# TASK GOAL
For each line below that includes the word "appear", make a copy.

# GIVEN RECORDS
══════════════════════════════

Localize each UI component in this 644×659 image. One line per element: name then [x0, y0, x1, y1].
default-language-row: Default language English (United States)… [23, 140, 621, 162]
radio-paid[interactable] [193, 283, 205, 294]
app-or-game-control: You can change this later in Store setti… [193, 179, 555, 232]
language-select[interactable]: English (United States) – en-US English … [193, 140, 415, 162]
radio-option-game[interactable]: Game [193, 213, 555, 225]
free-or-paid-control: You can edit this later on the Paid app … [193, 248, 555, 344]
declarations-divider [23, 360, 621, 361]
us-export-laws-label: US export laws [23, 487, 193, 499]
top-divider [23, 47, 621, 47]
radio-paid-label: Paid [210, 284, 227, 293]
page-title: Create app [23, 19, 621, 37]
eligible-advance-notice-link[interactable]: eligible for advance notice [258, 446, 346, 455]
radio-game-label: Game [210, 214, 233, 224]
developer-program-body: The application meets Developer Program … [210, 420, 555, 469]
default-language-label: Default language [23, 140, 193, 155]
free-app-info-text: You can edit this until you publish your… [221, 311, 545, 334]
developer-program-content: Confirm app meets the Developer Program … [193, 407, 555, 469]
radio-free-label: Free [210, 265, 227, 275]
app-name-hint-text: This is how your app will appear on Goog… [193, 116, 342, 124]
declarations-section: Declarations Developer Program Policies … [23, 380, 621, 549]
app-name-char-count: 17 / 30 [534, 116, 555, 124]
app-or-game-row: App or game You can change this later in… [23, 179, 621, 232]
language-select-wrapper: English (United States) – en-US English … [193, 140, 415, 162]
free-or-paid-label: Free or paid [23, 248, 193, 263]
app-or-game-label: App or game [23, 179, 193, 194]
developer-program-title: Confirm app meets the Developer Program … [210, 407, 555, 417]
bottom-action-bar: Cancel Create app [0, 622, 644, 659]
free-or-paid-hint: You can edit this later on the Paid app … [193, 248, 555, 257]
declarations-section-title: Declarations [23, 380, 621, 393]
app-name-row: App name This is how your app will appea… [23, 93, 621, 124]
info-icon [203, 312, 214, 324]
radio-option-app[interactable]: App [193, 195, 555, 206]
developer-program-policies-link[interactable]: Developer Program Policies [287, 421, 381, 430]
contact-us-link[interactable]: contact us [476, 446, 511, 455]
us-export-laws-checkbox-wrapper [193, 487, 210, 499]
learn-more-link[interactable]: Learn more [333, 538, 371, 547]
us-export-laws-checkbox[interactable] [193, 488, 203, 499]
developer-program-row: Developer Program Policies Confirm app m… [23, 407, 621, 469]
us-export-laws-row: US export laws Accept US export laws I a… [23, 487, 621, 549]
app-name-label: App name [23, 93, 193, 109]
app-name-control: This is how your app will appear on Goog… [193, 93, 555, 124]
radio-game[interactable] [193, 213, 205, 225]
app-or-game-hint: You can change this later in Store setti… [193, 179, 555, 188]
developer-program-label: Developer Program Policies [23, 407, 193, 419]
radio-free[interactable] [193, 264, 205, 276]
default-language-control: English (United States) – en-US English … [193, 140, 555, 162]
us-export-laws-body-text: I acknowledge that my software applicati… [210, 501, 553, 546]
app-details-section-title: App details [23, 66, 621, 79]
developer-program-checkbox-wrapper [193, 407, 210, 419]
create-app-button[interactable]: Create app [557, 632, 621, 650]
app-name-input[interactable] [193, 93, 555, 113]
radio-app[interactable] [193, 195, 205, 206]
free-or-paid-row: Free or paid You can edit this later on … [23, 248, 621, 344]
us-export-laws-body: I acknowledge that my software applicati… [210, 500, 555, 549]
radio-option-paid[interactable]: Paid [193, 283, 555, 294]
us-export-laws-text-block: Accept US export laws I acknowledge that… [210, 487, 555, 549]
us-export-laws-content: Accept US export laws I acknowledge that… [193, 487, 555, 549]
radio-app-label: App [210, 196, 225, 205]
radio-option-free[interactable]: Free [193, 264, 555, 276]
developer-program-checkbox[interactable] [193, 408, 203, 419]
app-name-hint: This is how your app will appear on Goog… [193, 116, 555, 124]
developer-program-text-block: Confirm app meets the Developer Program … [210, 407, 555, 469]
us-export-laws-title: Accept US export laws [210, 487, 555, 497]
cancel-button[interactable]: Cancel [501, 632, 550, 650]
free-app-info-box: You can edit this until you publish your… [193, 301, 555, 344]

══════════════════════════════

# SOLUTION FOR THIS TASK
app-name-hint-text: This is how your app will appear on Goog… [193, 116, 342, 124]
app-name-control: This is how your app will appear on Goog… [193, 93, 555, 124]
app-name-hint: This is how your app will appear on Goog… [193, 116, 555, 124]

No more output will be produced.